---- Data extract

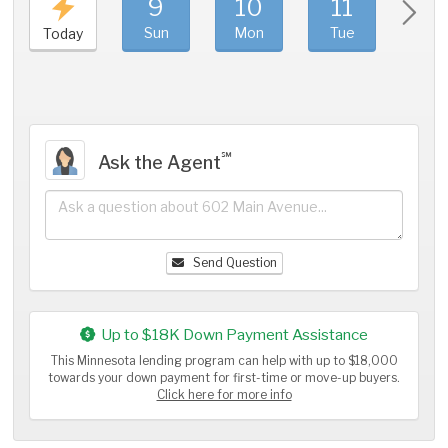
9
10
11
1
Sun
Mon
Tue
We
Today
℠
Ask the Agent
Send Question
Up to $18K Down Payment Assistance
This Minnesota lending program can help with up to $18,000
towards your down payment for first-time or move-up buyers.
Click here for more info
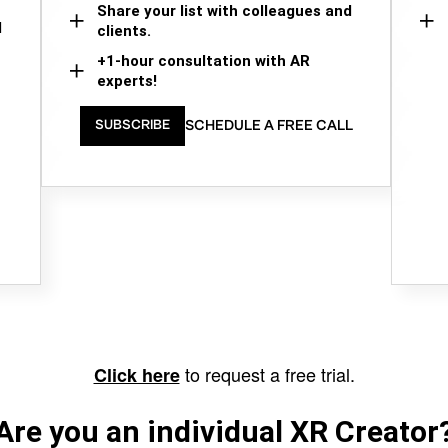
Share your list with colleagues and
d
clients.
+1-hour consultation with AR
experts!
SCHEDULE A FREE CALL
SUBSCRIBE
to request a free trial.
Click here
Are you an individual XR Creator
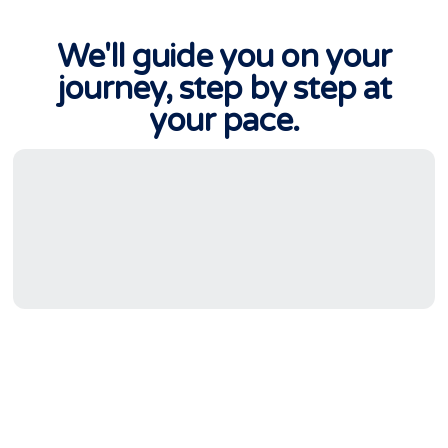
We'll guide you on your
journey, step by step at
your pace.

--------

**Problem to work on**
Across the listing above, report every line where "your" occurs.

**Solution**
towards your down payment for first-time or move-up buyers.
Share your list with colleagues and
We'll guide you on your
your pace.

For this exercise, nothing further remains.